Klaim Rokok Elektronik Lebih Aman Patut Diwaspadai

Laporan: Tim Redaksi
Selasa, 06 Mei 2025 | 18:30 WIB
Ilustrasi rokok elektronik (SinPo.id/ Dok. RUKKI)
Ilustrasi rokok elektronik (SinPo.id/ Dok. RUKKI)

SinPo.id - Sejumlah organisasi kesehatan dan pakar komunikasi menyuarakan keprihatinan terhadap maraknya upaya normalisasi penggunaan berbagai jenis rokok elektronik di Indonesia melalui klaim-klaim menyesatkan yang tidak didukung oleh bukti ilmiah independen.

Mereka menegaskan klaim keliru tersebut berisiko meningkatkan penggunaan rokok elektronik di kalangan anak dan remaja. Padahal kelompok ini seharusnya mendapat perlindungan.

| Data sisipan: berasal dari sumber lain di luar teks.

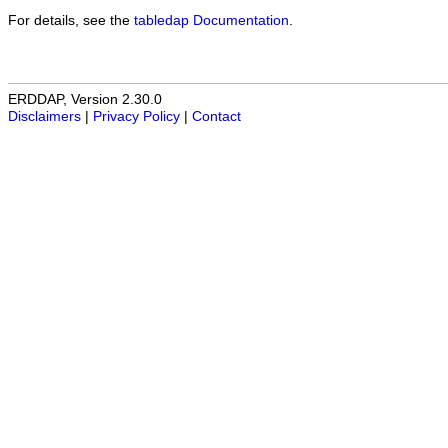
For details, see the
tabledap Documentation
.
ERDDAP, Version 2.30.0
Disclaimers
|
Privacy Policy
|
Contact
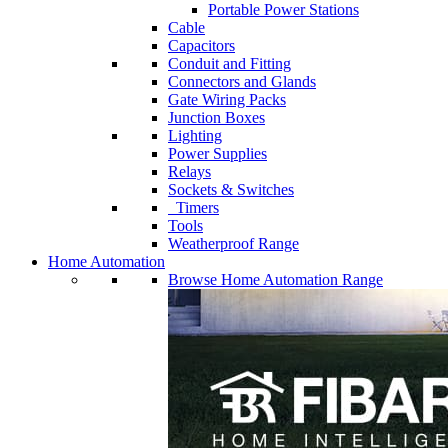
Portable Power Stations
Cable
Capacitors
Conduit and Fitting
Connectors and Glands
Gate Wiring Packs
Junction Boxes
Lighting
Power Supplies
Relays
Sockets & Switches
Timers
Tools
Weatherproof Range
Home Automation
Browse Home Automation Range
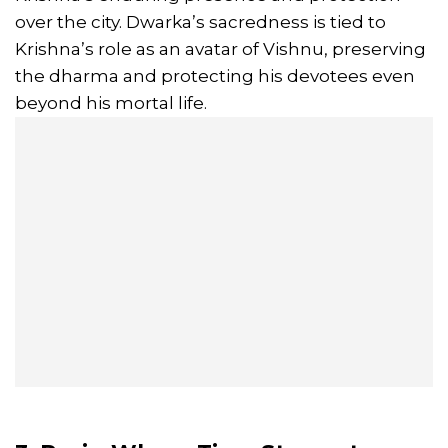
over the city. Dwarka’s sacredness is tied to
Krishna’s role as an avatar of Vishnu, preserving
the dharma and protecting his devotees even
beyond his mortal life.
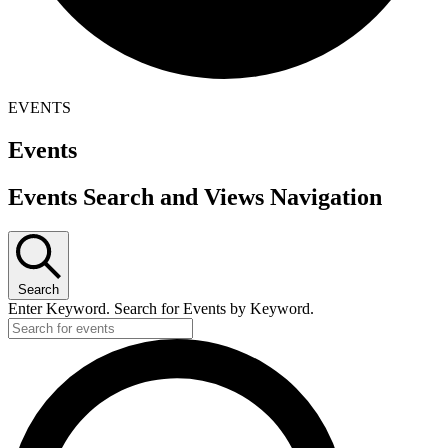
EVENTS
Events
Events Search and Views Navigation
Search
Enter Keyword. Search for Events by Keyword.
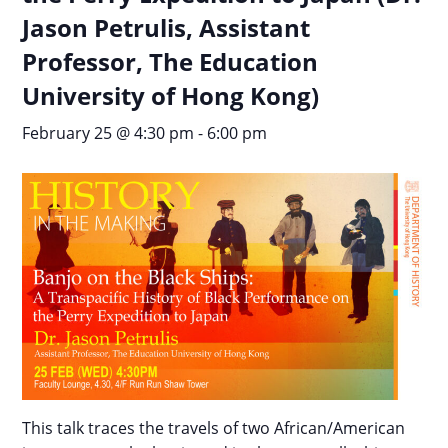
Jason Petrulis, Assistant
Professor, The Education
University of Hong Kong)
February 25 @ 4:30 pm
-
6:00 pm
This talk traces the travels of two African/American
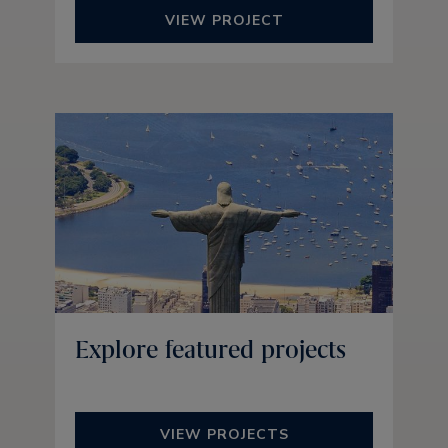
VIEW PROJECT
Explore featured projects
VIEW PROJECTS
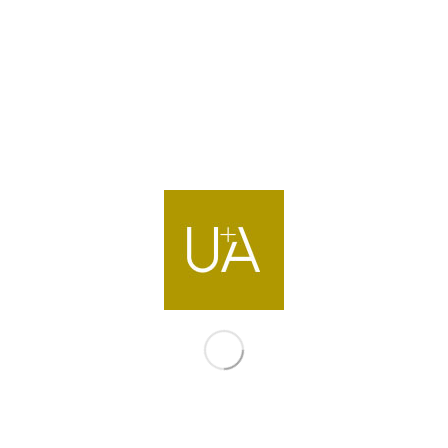
Contact us
info@ua-intl.com
Dubai
Office 502, Bldg.2 Emaar Business Park
Dubai, United Arab Emirates
T +971 4 399 9700
Directions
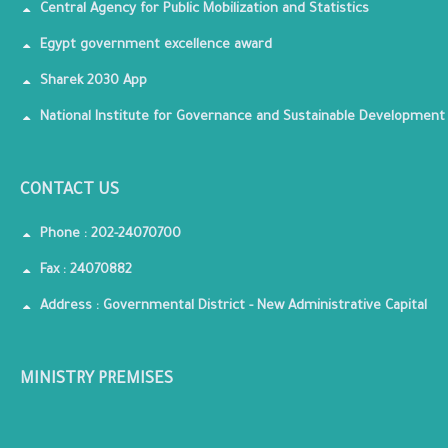
Central Agency for Public Mobilization and Statistics
Egypt government excellence award
Sharek 2030 App
National Institute for Governance and Sustainable Development
CONTACT US
Phone : 202-24070700
Fax : 24070882
Address : Governmental District - New Administrative Capital
MINISTRY PREMISES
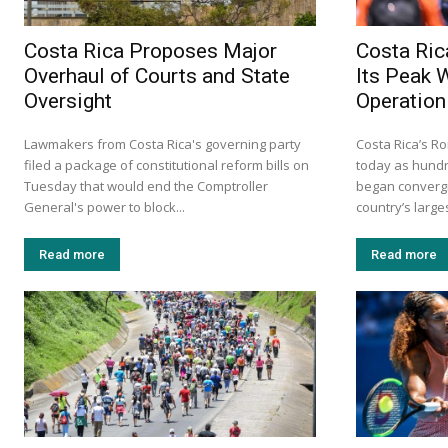
Costa Rica Proposes Major
Costa Ric
Overhaul of Courts and State
Its Peak 
Oversight
Operation
Lawmakers from Costa Rica's governing party
Costa Rica’s Ro
filed a package of constitutional reform bills on
today as hundr
Tuesday that would end the Comptroller
began convergi
General's power to block...
country’s larges
Read more
Read more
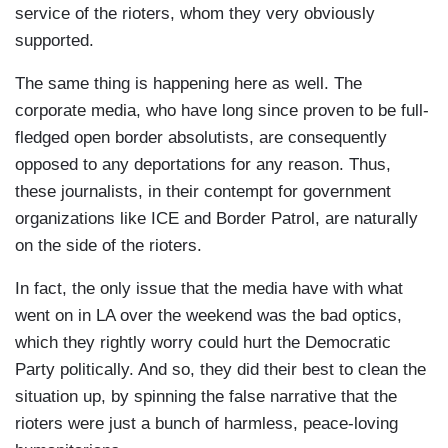
service of the rioters, whom they very obviously
supported.
The same thing is happening here as well. The
corporate media, who have long since proven to be full-
fledged open border absolutists, are consequently
opposed to any deportations for any reason. Thus,
these journalists, in their contempt for government
organizations like ICE and Border Patrol, are naturally
on the side of the rioters.
In fact, the only issue that the media have with what
went on in LA over the weekend was the bad optics,
which they rightly worry could hurt the Democratic
Party politically. And so, they did their best to clean the
situation up, by spinning the false narrative that the
rioters were just a bunch of harmless, peace-loving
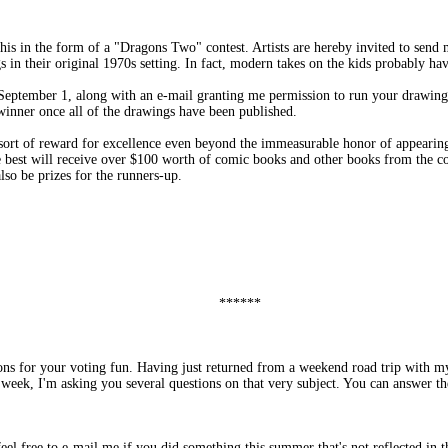
his in the form of a "Dragons Two" contest. Artists are hereby invited to send m
s in their original 1970s setting. In fact, modern takes on the kids probably hav
eptember 1, along with an e-mail granting me permission to run your drawing
inner once all of the drawings have been published.
sort of reward for excellence even beyond the immeasurable honor of appearin
 best will receive over $100 worth of comic books and other books from the coo
lso be prizes for the runners-up.
******
ons for your voting fun. Having just returned from a weekend road trip with m
week, I'm asking you several questions on that very subject. You can answer th
el free to e-mail me if you did something this summer that's not reflected in th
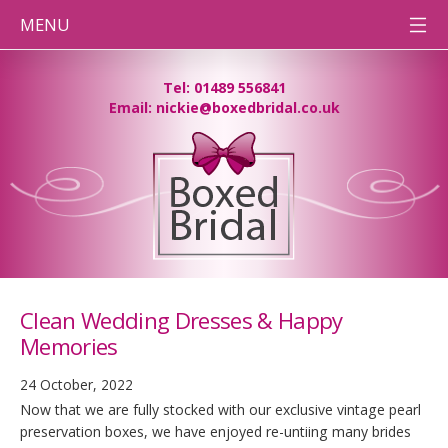
MENU
HOME
Tel: 01489 556841
Email: nickie@boxedbridal.co.uk
WEDDING
DRESS
CLEANING
PRESERVATION
BOXES
DESTINATION
WEDDINGS
BEFORE
& AFTER
PHOTOS
Clean Wedding Dresses & Happy
CONTACT
TEAM BB
Memories
PRESSING
NEEDS
24 October, 2022
Now that we are fully stocked with our exclusive vintage pearl
preservation boxes, we have enjoyed re-untiing many brides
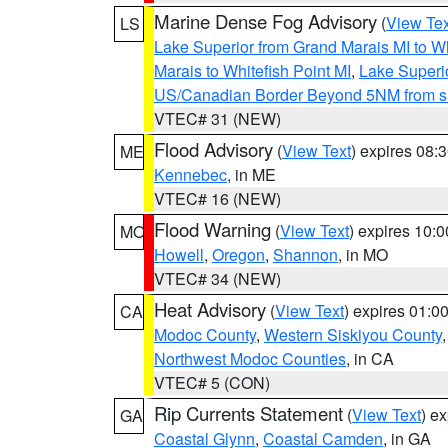
Marine Dense Fog Advisory
(
View Tex
LS
Lake Superior from Grand Marais MI to Wh
Marais to Whitefish Point MI
,
Lake Superio
US/Canadian Border Beyond 5NM from s
VTEC# 31 (NEW)
Flood Advisory
(
View Text
) expires 08
ME
Kennebec
, in ME
VTEC# 16 (NEW)
Flood Warning
(
View Text
) expires 10:
MO
Howell
,
Oregon
,
Shannon
, in MO
VTEC# 34 (NEW)
Heat Advisory
(
View Text
) expires 01:
CA
Modoc County
,
Western Siskiyou County
Northwest Modoc Counties
, in CA
VTEC# 5 (CON)
Rip Currents Statement
(
View Text
) e
GA
Coastal Glynn
,
Coastal Camden
, in GA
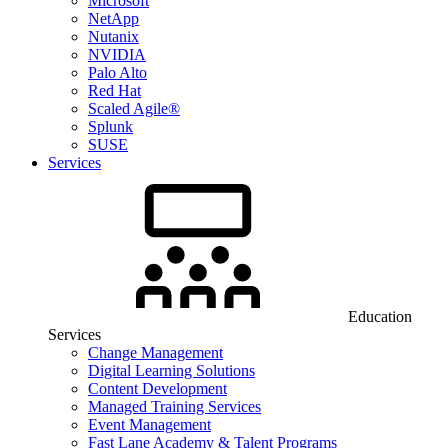
Microsoft
NetApp
Nutanix
NVIDIA
Palo Alto
Red Hat
Scaled Agile®
Splunk
SUSE
Services
Education
Services
Change Management
Digital Learning Solutions
Content Development
Managed Training Services
Event Management
Fast Lane Academy & Talent Programs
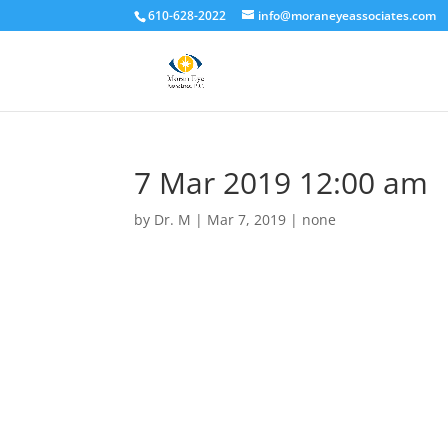
610-628-2022
info@moraneyeassociates.com
7 Mar 2019 12:00 am
by
Dr. M
|
Mar 7, 2019
|
none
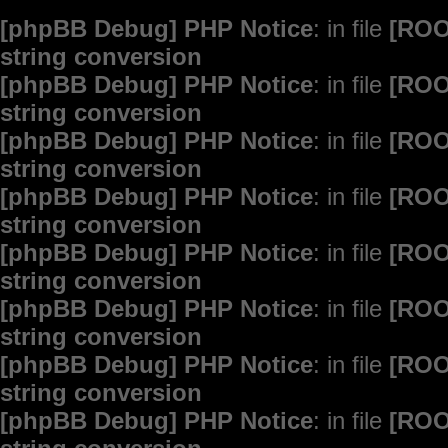
[phpBB Debug] PHP Notice
: in file
[ROO
string conversion
[phpBB Debug] PHP Notice
: in file
[ROO
string conversion
[phpBB Debug] PHP Notice
: in file
[ROO
string conversion
[phpBB Debug] PHP Notice
: in file
[ROO
string conversion
[phpBB Debug] PHP Notice
: in file
[ROO
string conversion
[phpBB Debug] PHP Notice
: in file
[ROO
string conversion
[phpBB Debug] PHP Notice
: in file
[ROO
string conversion
[phpBB Debug] PHP Notice
: in file
[ROO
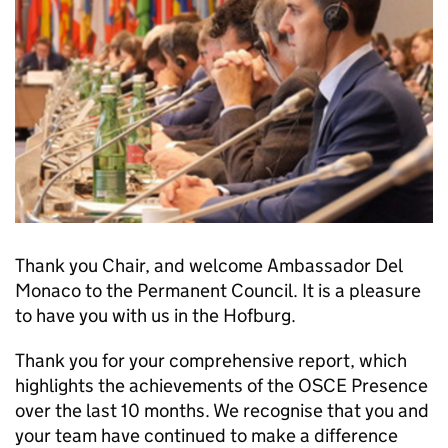
Thank you Chair, and welcome Ambassador Del
Monaco to the Permanent Council. It is a pleasure
to have you with us in the Hofburg.
Thank you for your comprehensive report, which
highlights the achievements of the OSCE Presence
over the last 10 months. We recognise that you and
your team have continued to make a difference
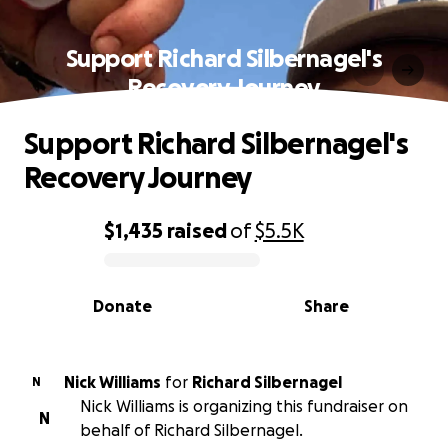
Support Richard Silbernagel's
Recovery Journey
Support Richard Silbernagel's
Recovery Journey
$1,435
raised
of
$5.5K
0% complete
Donate
Share
Nick Williams
for
Richard Silbernagel
N
Nick Williams is organizing this fundraiser on
N
behalf of Richard Silbernagel.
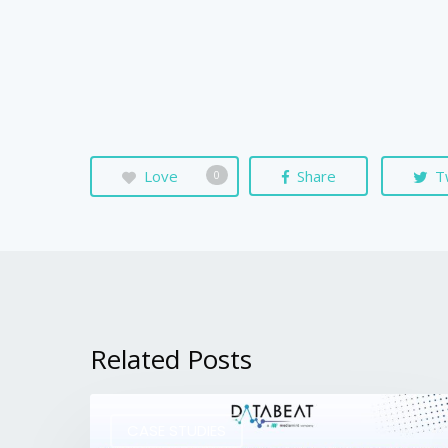
Love
Share
T
0
Related Posts
CASE STUDIES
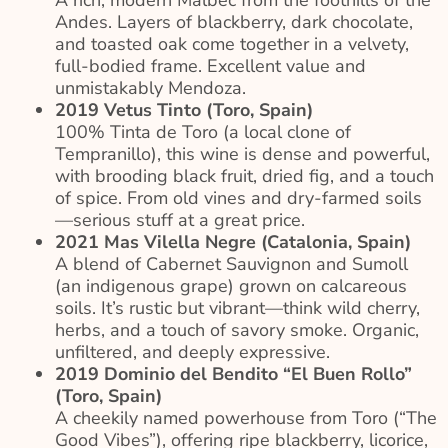
Andes. Layers of blackberry, dark chocolate,
and toasted oak come together in a velvety,
full-bodied frame. Excellent value and
unmistakably Mendoza.
2019 Vetus Tinto (Toro, Spain)
100% Tinta de Toro (a local clone of
Tempranillo), this wine is dense and powerful,
with brooding black fruit, dried fig, and a touch
of spice. From old vines and dry-farmed soils
—serious stuff at a great price.
2021 Mas Vilella Negre (Catalonia, Spain)
A blend of Cabernet Sauvignon and Sumoll
(an indigenous grape) grown on calcareous
soils. It’s rustic but vibrant—think wild cherry,
herbs, and a touch of savory smoke. Organic,
unfiltered, and deeply expressive.
2019 Dominio del Bendito “El Buen Rollo”
(Toro, Spain)
A cheekily named powerhouse from Toro (“The
Good Vibes”), offering ripe blackberry, licorice,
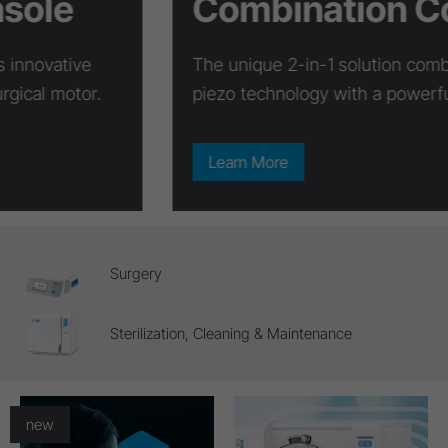
Combination Console
The unique 2-in-1 solution combines innovative
piezo technology with a powerful surgical motor.
Learn More
Surgery
Sterilization, Cleaning & Maintenance
new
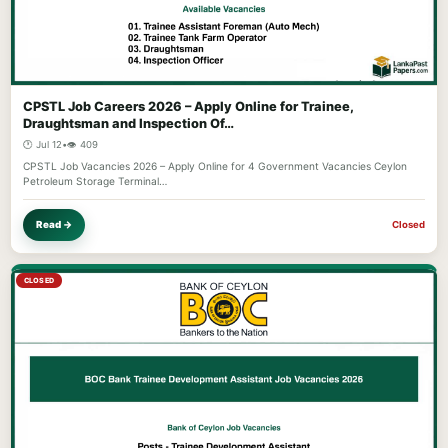
CPSTL Job Careers 2026 – Apply Online for Trainee,
Draughtsman and Inspection Of…
🕐 Jul 12
•
👁️ 409
CPSTL Job Vacancies 2026 – Apply Online for 4 Government Vacancies Ceylon
Petroleum Storage Terminal…
Read →
Closed
CLOSED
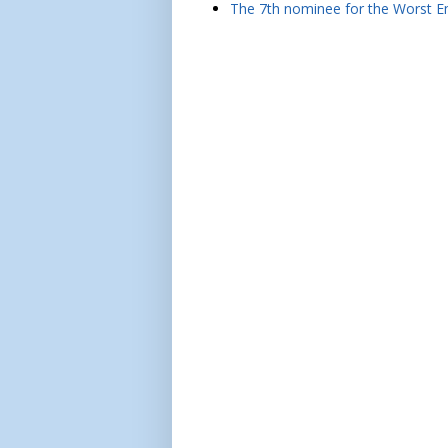
The 7th nominee for the Worst Em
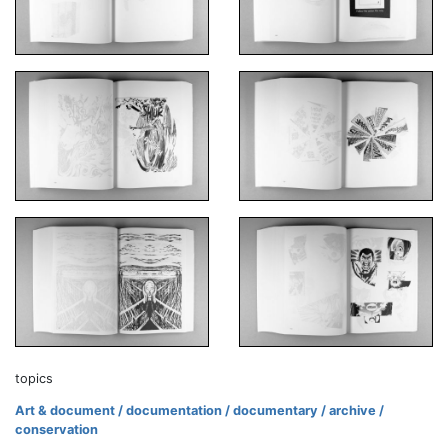
topics
Art & document / documentation / documentary / archive /
conservation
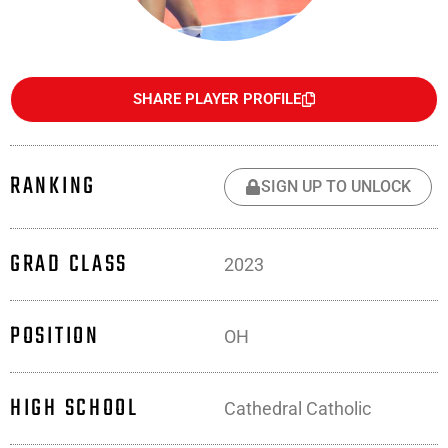
SHARE PLAYER PROFILE
RANKING
SIGN UP TO UNLOCK
GRAD CLASS
2023
POSITION
OH
HIGH SCHOOL
Cathedral Catholic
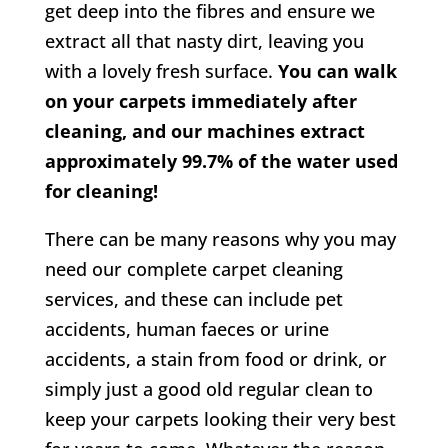
get deep into the fibres and ensure we
extract all that nasty dirt, leaving you
with a lovely fresh surface.
You can walk
on your carpets immediately after
cleaning, and our machines extract
approximately 99.7% of the water used
for cleaning!
There can be many reasons why you may
need our complete carpet cleaning
services, and these can include pet
accidents, human faeces or urine
accidents, a stain from food or drink, or
simply just a good old regular clean to
keep your carpets looking their very best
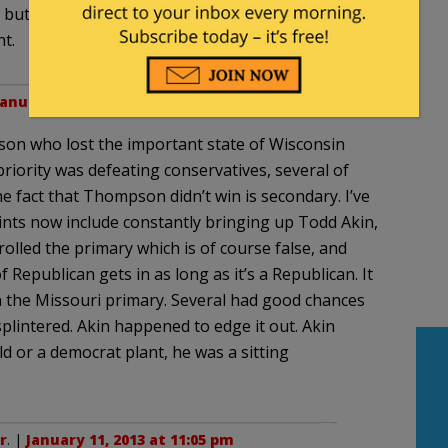
but that won’t stop the left from meddling in our
t.
January 11, 2013 at 9:36 pm
n who lost the important state of Wisconsin
priority was defeating conservatives, several of
e fact that Thompson didn’t win is secondary. I’ve
ints now include constantly bringing up Todd Akin,
olled the primary which is of course false, and
f Republican gets in as long as it’s a Republican. It
 the Missouri primary. Several had good chances
plintered. Akin happened to edge it out. Akin
ld or a democrat plant, he was a sitting
r
. |
January 11, 2013 at 11:05 pm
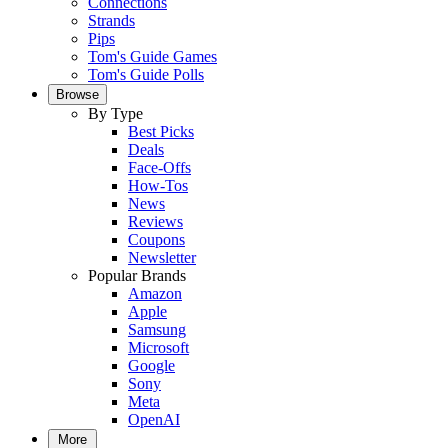
Connections
Strands
Pips
Tom's Guide Games
Tom's Guide Polls
Browse
By Type
Best Picks
Deals
Face-Offs
How-Tos
News
Reviews
Coupons
Newsletter
Popular Brands
Amazon
Apple
Samsung
Microsoft
Google
Sony
Meta
OpenAI
More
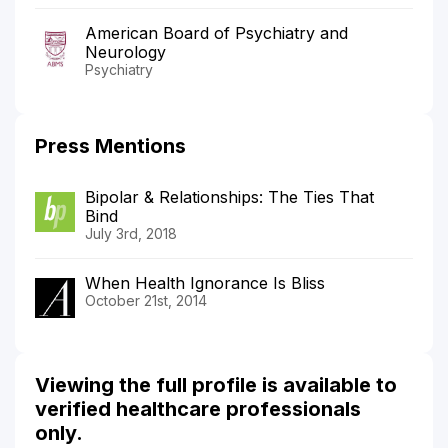
American Board of Psychiatry and
Neurology
Psychiatry
Press Mentions
Bipolar & Relationships: The Ties That
Bind
July 3rd, 2018
When Health Ignorance Is Bliss
October 21st, 2014
Viewing the full profile is available to
verified healthcare professionals
only.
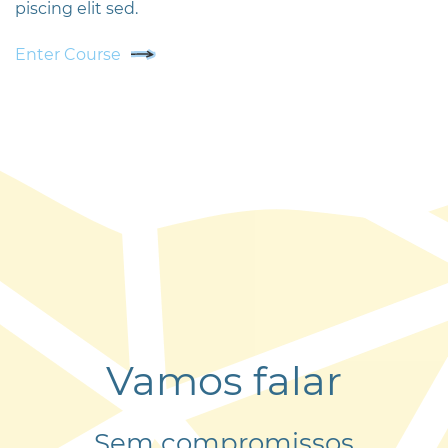
piscing elit sed.
Enter Course
Vamos falar
Sem compromissos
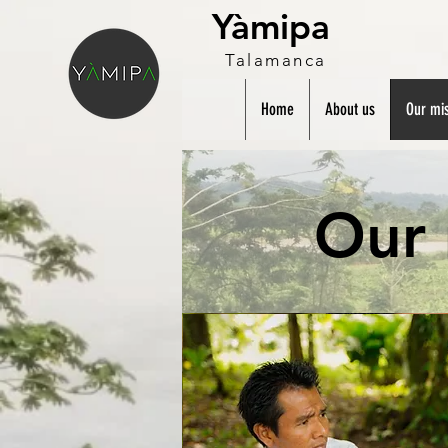
Yàmipa
Talamanca
Home
About us
Our mis
Our 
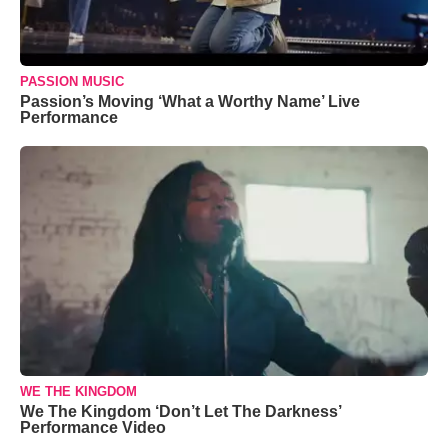
PASSION MUSIC
Passion’s Moving ‘What a Worthy Name’ Live
Performance
WE THE KINGDOM
We The Kingdom ‘Don’t Let The Darkness’
Performance Video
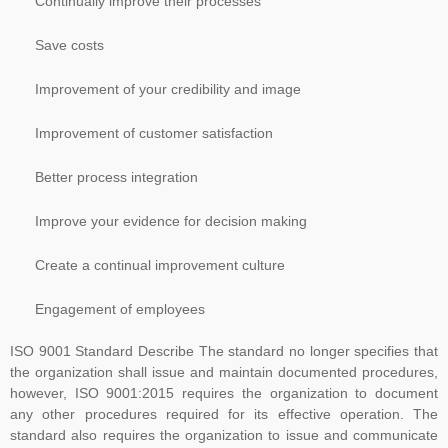
Continually improve their processes
include interpretative guidance as an annex. The WG was
established and further divided into Task Groups (TGs) to separate
Save costs
the workload into manageable sections, so that each TG could
Improvement of your credibility and image
focus on one or more clauses of the draft standard
Improvement of customer satisfaction
Better process integration
Improve your evidence for decision making
Create a continual improvement culture
Engagement of employees
ISO 9001 Standard Describe The standard no longer specifies that
the organization shall issue and maintain documented procedures,
however, ISO 9001:2015 requires the organization to document
any other procedures required for its effective operation. The
standard also requires the organization to issue and communicate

Guru Besar Ilmu Komunikasi Universitas Padjadjaran Prof. Dr. Eni Maryani menyoroti narasi yang dibangun oleh sejumlah lembaga, yang kerap mengklaim adanya potensi manfaat kesehatan dari produk rokok elektronik. Pasalnya klaim tersebut tidak didukung bukti ilmiah yang kuat dari beragam sumber.

"Klaim-klaim semacam ini sangat berbahaya karena dapat mengaburkan persepsi publik tentang rokok elektronik. Terdapat bukti-bukti ilmiah yang independen dan justru menunjukkan bahwa rokok elektronik tetap membawa risiko serius terhadap kesehatan," kata Eni dalam keterangannya, Selasa, 6 Mei 2025.

Perhimpunan Dokter Paru Indonesia (PDPI) Dr. dr. Feni Fitriani Taufik, Sp.P(K), M.Pd.Ked turut memperingatkan penggunaan rokok elektronik tidak bebas dari bahaya. Menurutnya, paparan bahan kimia berbahaya dalam aerosol rokok elektronik dapat menyebabkan penyakit paru seperti bronchiolitis obliterans (popcorn lung), penurunan fungsi paru, dan risiko penyakit kardiovaskular.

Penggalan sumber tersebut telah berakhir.